Look through the listing below for the string "that". Say how many lines hold it, and nothing else.

DATA IN THIS EXERCISE START

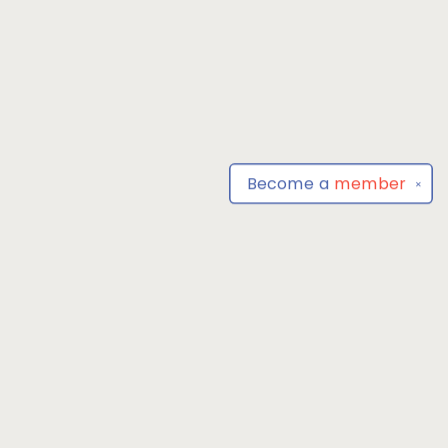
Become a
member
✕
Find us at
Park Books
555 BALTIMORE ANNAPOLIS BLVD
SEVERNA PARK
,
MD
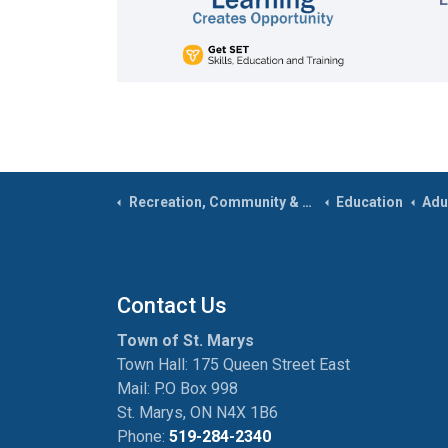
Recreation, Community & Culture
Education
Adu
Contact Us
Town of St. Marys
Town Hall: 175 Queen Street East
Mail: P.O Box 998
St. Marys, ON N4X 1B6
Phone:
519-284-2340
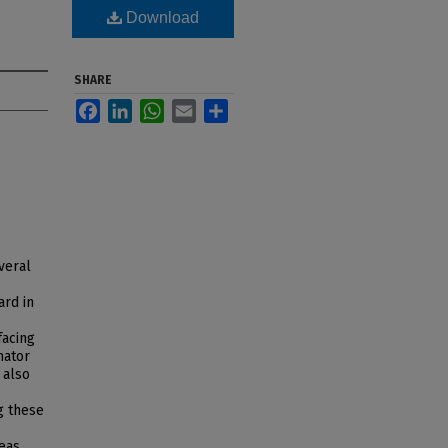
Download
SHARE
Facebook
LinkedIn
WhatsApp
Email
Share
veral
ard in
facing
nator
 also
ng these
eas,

DATA IN THIS EXERCISE END
DATA IN THIS EXERCISE START

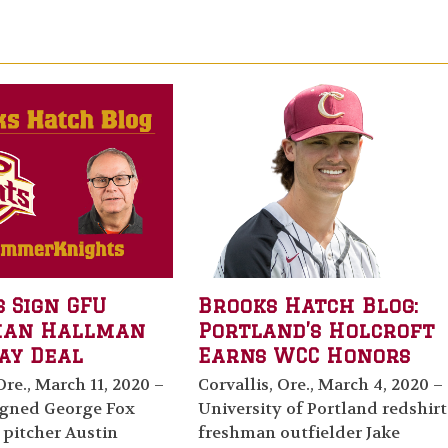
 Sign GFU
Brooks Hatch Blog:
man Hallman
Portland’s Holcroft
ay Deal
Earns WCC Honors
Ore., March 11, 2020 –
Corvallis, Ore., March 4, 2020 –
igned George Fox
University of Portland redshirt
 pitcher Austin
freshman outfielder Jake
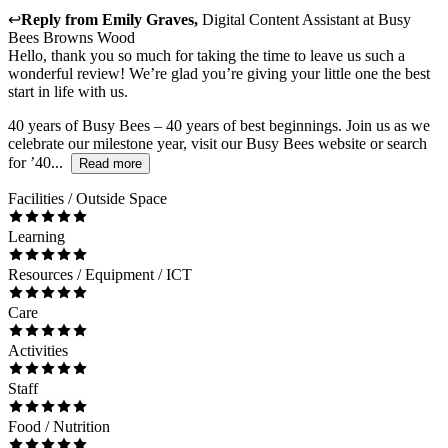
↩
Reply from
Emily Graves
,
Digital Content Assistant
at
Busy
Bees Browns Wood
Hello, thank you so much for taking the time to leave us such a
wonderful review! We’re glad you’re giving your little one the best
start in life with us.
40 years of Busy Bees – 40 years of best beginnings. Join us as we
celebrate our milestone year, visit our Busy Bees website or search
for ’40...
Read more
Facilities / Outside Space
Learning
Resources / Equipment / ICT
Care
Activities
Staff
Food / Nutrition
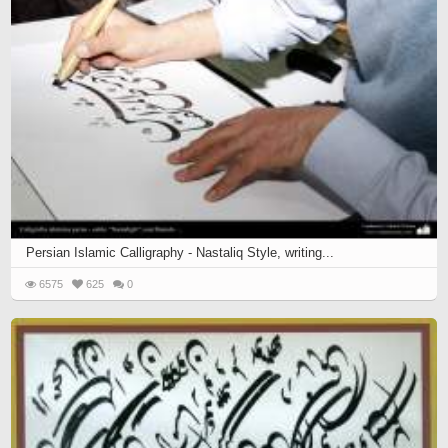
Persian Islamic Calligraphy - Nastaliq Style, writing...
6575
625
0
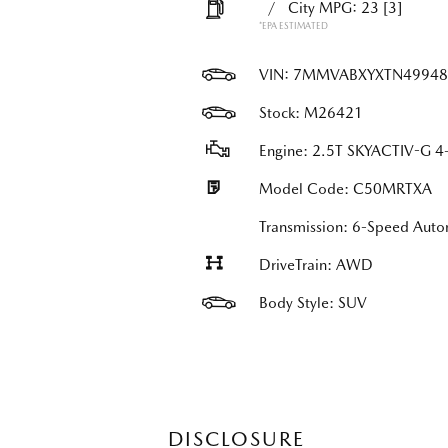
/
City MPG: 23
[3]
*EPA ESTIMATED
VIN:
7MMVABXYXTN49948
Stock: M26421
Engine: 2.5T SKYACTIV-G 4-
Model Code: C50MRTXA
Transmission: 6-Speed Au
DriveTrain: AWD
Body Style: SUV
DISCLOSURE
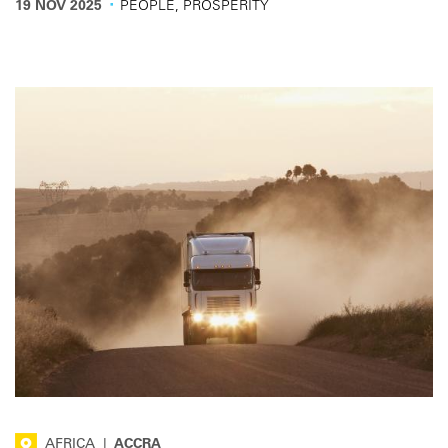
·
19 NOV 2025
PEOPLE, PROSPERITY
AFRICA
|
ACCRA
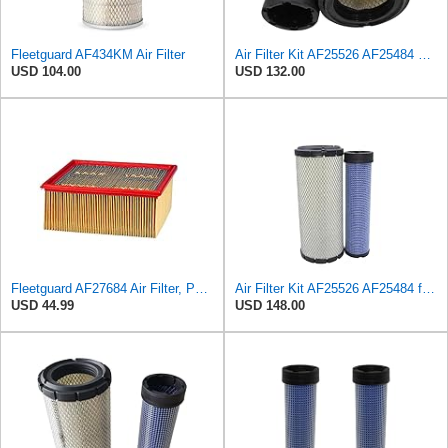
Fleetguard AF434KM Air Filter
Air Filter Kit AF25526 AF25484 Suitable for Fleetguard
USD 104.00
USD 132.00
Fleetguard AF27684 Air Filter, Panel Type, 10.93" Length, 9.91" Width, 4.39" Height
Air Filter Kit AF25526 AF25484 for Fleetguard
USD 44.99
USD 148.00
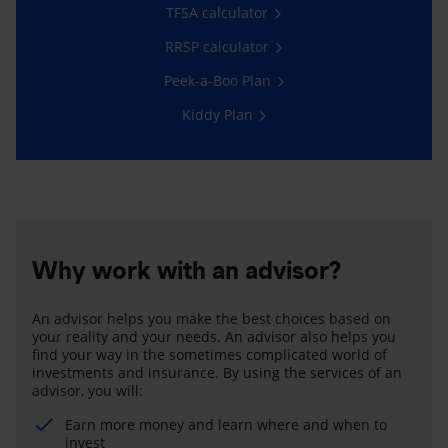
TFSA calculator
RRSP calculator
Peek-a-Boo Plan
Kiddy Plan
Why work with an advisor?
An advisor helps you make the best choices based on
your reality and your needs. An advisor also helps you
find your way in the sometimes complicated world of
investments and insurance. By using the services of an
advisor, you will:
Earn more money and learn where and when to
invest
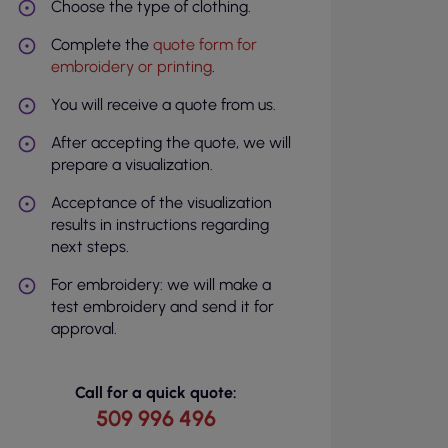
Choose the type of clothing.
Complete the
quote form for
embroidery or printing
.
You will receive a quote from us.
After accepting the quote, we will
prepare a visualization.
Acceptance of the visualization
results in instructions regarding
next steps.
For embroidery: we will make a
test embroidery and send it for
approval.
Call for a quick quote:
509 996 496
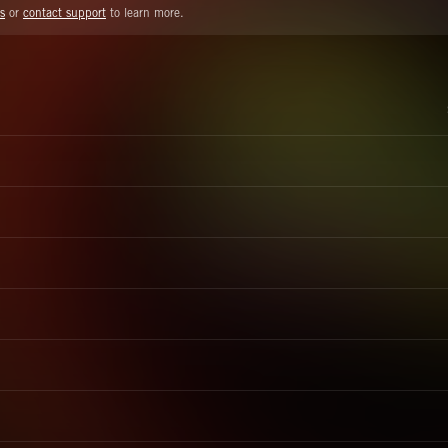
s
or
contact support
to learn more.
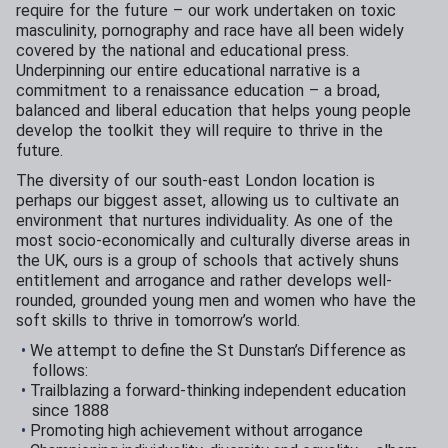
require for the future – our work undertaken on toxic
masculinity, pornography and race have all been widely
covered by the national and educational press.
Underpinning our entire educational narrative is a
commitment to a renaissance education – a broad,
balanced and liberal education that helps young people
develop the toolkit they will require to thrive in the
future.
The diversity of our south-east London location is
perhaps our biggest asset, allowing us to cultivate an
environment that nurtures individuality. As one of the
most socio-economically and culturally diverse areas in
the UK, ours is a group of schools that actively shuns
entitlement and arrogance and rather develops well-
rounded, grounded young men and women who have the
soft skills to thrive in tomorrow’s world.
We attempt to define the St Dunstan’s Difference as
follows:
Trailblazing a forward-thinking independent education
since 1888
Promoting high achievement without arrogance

DATA IN THIS EXERCISE END

EXERCISE OUTPUT – 3